Chose a more peaceful path

When the winds of democracy began to sweep across the Eastern Bloc in the late 1980s, Gorbachev, unlike his predecessors during the Hungarian Revolt in 1956 and the Prague Spring in 1968, chose not to meet the popular protests with military force and violence.

This made the aspirations for independence in several sub-republics, including in the Baltics, even stronger and ultimately led to the dissolution of the Soviet Empire.

In 1990, Gorbachev received the Nobel Peace Prize for what he considered to have ended the Cold War between the United States and the Soviet Union that had then been ongoing since the end of World War II.

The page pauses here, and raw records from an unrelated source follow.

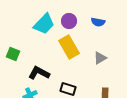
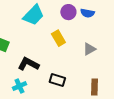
purple circle: (69, 21) -> (68, 12), moved
yellow rectangle: (69, 47) -> (58, 38), size x0.7

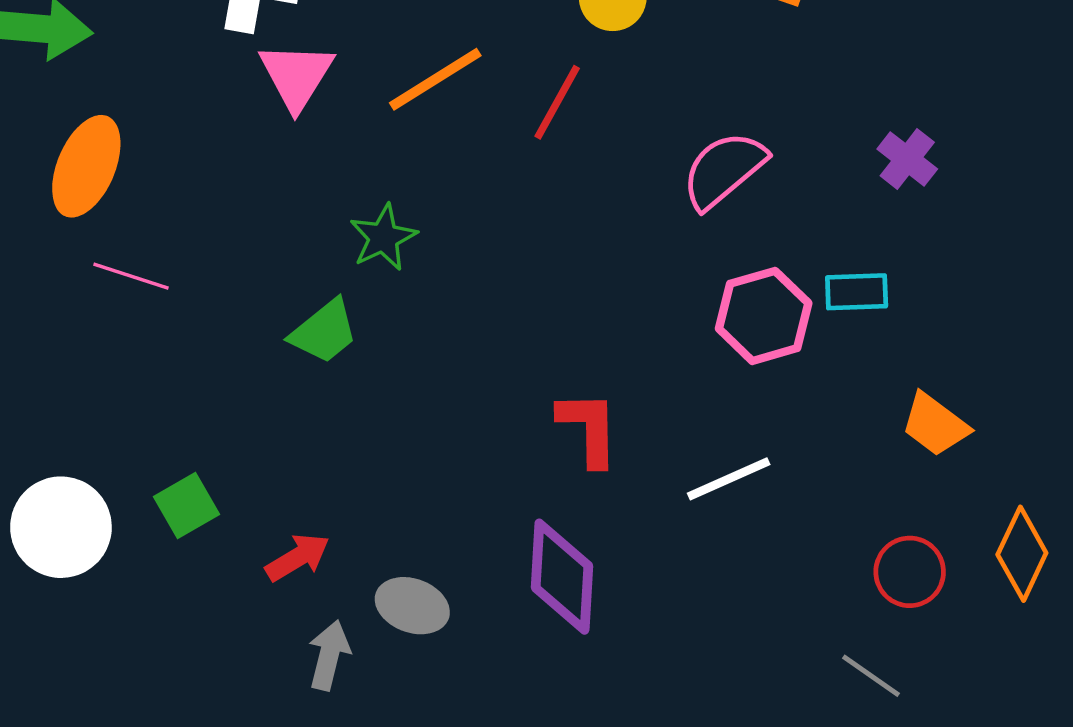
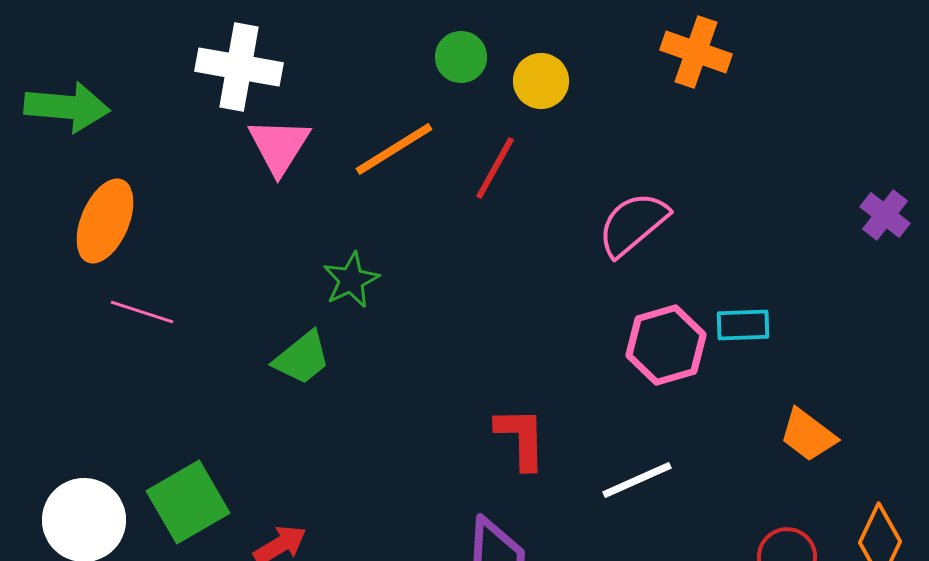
purple cross: (907, 159) -> (885, 215), moved
green square: (187, 505) -> (188, 502), size x1.5

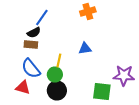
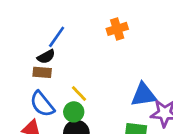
blue triangle: (85, 48) -> (144, 95), moved, size x1.5
yellow line: (59, 60) -> (79, 93), turned -56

But the reforms were not enough, and after almost seven years as the leader of the Soviet Union, on 25 December 1991, he had to hand over the reins to the president of the Russian republic, Boris Yeltsin. The then 60-year-old Gorbachev had fought frantically to hold the crumbling empire together but failed.

Comeback attempt

During the 1990s and the early 2000s, Gorbachev made several unsuccessful attempts at a political comeback in Russia, then for the Social Democratic Party.

According to Russian RIA, Mikhail Gorbachev died after a long illness in a hospital in Moscow.